When someone tells you that trading Forex is easy and you can make tons of money with a few flicks of a finger, know that he is either a fool or a charlatan. Before anyone gets to become a successful Forex trader, he will take a lot of knocks and make plenty of mistakes because the learning curve here is as steep as it gets.
The first step in learning from your trading mistakes so that you can avoid them in the future, is identifying them. Once you’ve identified them, you have to admit to them and accept that you are indeed the one at fault, you are responsible for your trading mistakes and your trading account, so let’s identify the worst mistakes that traders make so that you can get to work on eliminating them once and for all.
1.Trading too much
Trading too frequently is number one on this list for good reason; it’s basically the most prevalent and most destructive mistake traders make, over and over again. You should be aware that it’s extremely easy to trade when you probably shouldn’t, and it’s so easy to do that many traders aren’t even aware they are doing it.

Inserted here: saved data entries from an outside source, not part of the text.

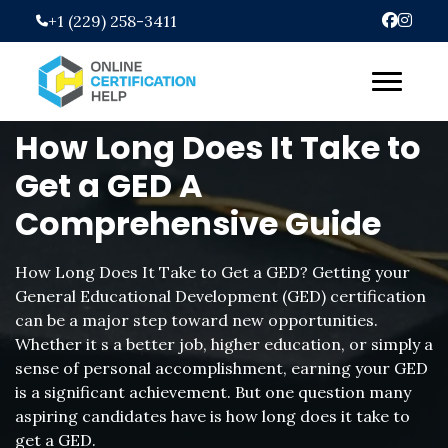
Skip
+1 (229) 258-3411
to
content
How Long Does It Take to
Get a GED A
Comprehensive Guide
How Long Does It Take to Get a GED? Getting your
General Educational Development (GED) certification
can be a major step toward new opportunities.
Whether it s a better job, higher education, or simply a
sense of personal accomplishment, earning your GED
is a significant achievement. But one question many
aspiring candidates have is how long does it take to
get a GED.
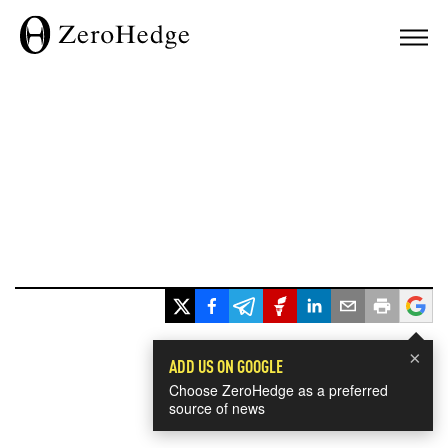
×
ADD US ON GOOGLE
Choose ZeroHedge as a preferred
source of news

The easiest way to avoid over-trading is to master your trading strategy one setup at a time and then only trade if one of those setups is present. If you trade at any other time, you are trading too much and you will unnecessarily lose money as a result. Thus, not over-trading is something you can only achieve through self-discipline
2. Risking too much
Risking too much money on a trade means you are risking a dollar amount that you’re uncomfortable with potentially losing on that trade. The problem with this is that when you do lose more than you’re comfortable with, it hurts emotionally. This emotional pain or frustration is usually a catalyst for revenge trading, which is when you are so angered or disappointed by a loss that you feel compelled to jump back into the market to try and make back that lost money. Sadly, this is not the proper way to trade and will usually only lead to more losses and a deeper sense of regret, anger and frustration, which only works to perpetuate the cycle of emotional trading.
3. Thinking too much
If there is one profession that lends itself to self-sabotage by thinking too much, it’s trading. At the end of the day, trading is really pretty simple, but our minds make it complicated. It should be as simple as: Is my trade signal present? If yes, then move forward and decide on entry type, stop loss distance, lot size, etc. If no, then don’t enter the trade, go do something else and close the laptop up.

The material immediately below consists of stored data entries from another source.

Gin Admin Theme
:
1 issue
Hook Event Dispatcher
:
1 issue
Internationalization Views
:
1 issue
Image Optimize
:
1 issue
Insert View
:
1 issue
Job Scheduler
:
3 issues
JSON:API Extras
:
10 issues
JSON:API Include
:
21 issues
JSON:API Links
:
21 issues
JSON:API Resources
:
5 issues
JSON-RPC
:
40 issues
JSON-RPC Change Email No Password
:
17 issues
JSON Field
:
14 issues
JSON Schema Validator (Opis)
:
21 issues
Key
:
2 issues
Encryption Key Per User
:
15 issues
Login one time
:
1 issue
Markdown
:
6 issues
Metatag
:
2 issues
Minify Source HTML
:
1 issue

Sitting there, stewing over your charts, trying in desperation to find a trade signal, is going to cause you to over-trade. Or, trying to read multiple financial market news sources in hopes of finding some ‘tip’, is also futile; it’s going to cause you to over-trade most likely. Similarly, thinking too much about a good trade that you have on can also mess you up. Most of the time, you’re better off not thinking about a trade you have on, and if you’re not in a trade and there’s no obvious setup to enter, don’t think about the market at all, you’ll be far better off this way.